EXERCISE DETAILS> Exactly as written, print out each entry in the data, with no pictures.

RECORDS>

□ □ □

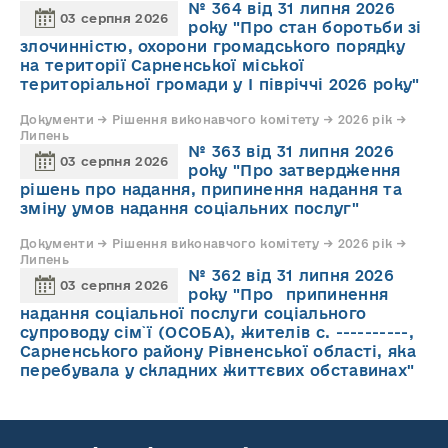
№ 364 від 31 липня 2026
03 серпня 2026
року "Про стан боротьби зі
злочинністю, охорони громадського порядку
на території Сарненської міської
територіальної громади у І півріччі 2026 року"
Документи → Рішення виконавчого комітету → 2026 рік →
Липень
№ 363 від 31 липня 2026
03 серпня 2026
року "Про затвердження
рішень про надання, припинення надання та
зміну умов надання соціальних послуг"
Документи → Рішення виконавчого комітету → 2026 рік →
Липень
№ 362 від 31 липня 2026
03 серпня 2026
року "Про припинення
надання соціальної послуги соціального
супроводу cім`ї (ОСОБА), жителів с. ----------,
Сарненського району Рівненської області, яка
перебувала у складних життєвих обставинах"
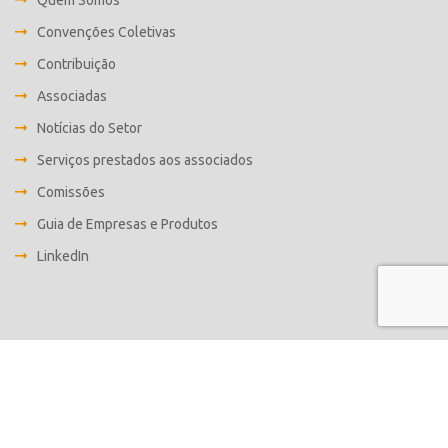
Quem Somos
Convenções Coletivas
Contribuição
Associadas
Notícias do Setor
Serviços prestados aos associados
Comissões
Guia de Empresas e Produtos
LinkedIn
Desenvolvido por
Fabrica C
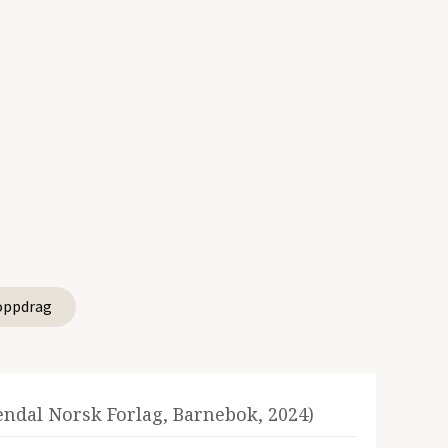
oppdrag
endal Norsk Forlag, Barnebok, 2024)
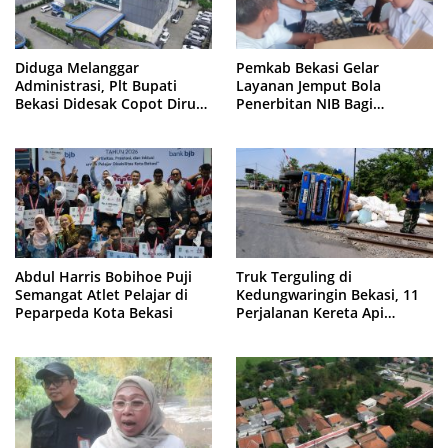
Diduga Melanggar
Pemkab Bekasi Gelar
Administrasi, Plt Bupati
Layanan Jemput Bola
Bekasi Didesak Copot Dirum
Penerbitan NIB Bagi
PDAM Tirta Bhagasasi
Pedagang Pasar Cikarang
Abdul Harris Bobihoe Puji
Truk Terguling di
Semangat Atlet Pelajar di
Kedungwaringin Bekasi, 11
Peparpeda Kota Bekasi
Perjalanan Kereta Api
Sempat Tertahan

□ □ □

RESULT OF THE TASK>
№ 364 від 31 липня 2026
03 серпня 2026
року "Про стан боротьби зі
злочинністю, охорони громадського порядку
на території Сарненської міської
територіальної громади у І півріччі 2026 року"
Документи → Рішення виконавчого комітету → 2026 рік →
Липень
№ 363 від 31 липня 2026
03 серпня 2026
року "Про затвердження
рішень про надання, припинення надання та
зміну умов надання соціальних послуг"
Документи → Рішення виконавчого комітету → 2026 рік →
Липень
№ 362 від 31 липня 2026
03 серпня 2026
року "Про припинення
надання соціальної послуги соціального
супроводу cім`ї (ОСОБА), жителів с. ----------,
Сарненського району Рівненської області, яка
перебувала у складних життєвих обставинах"
Quem Somos
Convenções Coletivas
Contribuição
Associadas
Notícias do Setor
Serviços prestados aos associados
Comissões
Guia de Empresas e Produtos
LinkedIn
Desenvolvido por
Fabrica C
oppdrag
endal Norsk Forlag, Barnebok, 2024)
Diduga Melanggar
Pemkab Bekasi Gelar
Administrasi, Plt Bupati
Layanan Jemput Bola
Bekasi Didesak Copot Dirum
Penerbitan NIB Bagi
PDAM Tirta Bhagasasi
Pedagang Pasar Cikarang
Abdul Harris Bobihoe Puji
Truk Terguling di
Semangat Atlet Pelajar di
Kedungwaringin Bekasi, 11
Peparpeda Kota Bekasi
Perjalanan Kereta Api
Sempat Tertahan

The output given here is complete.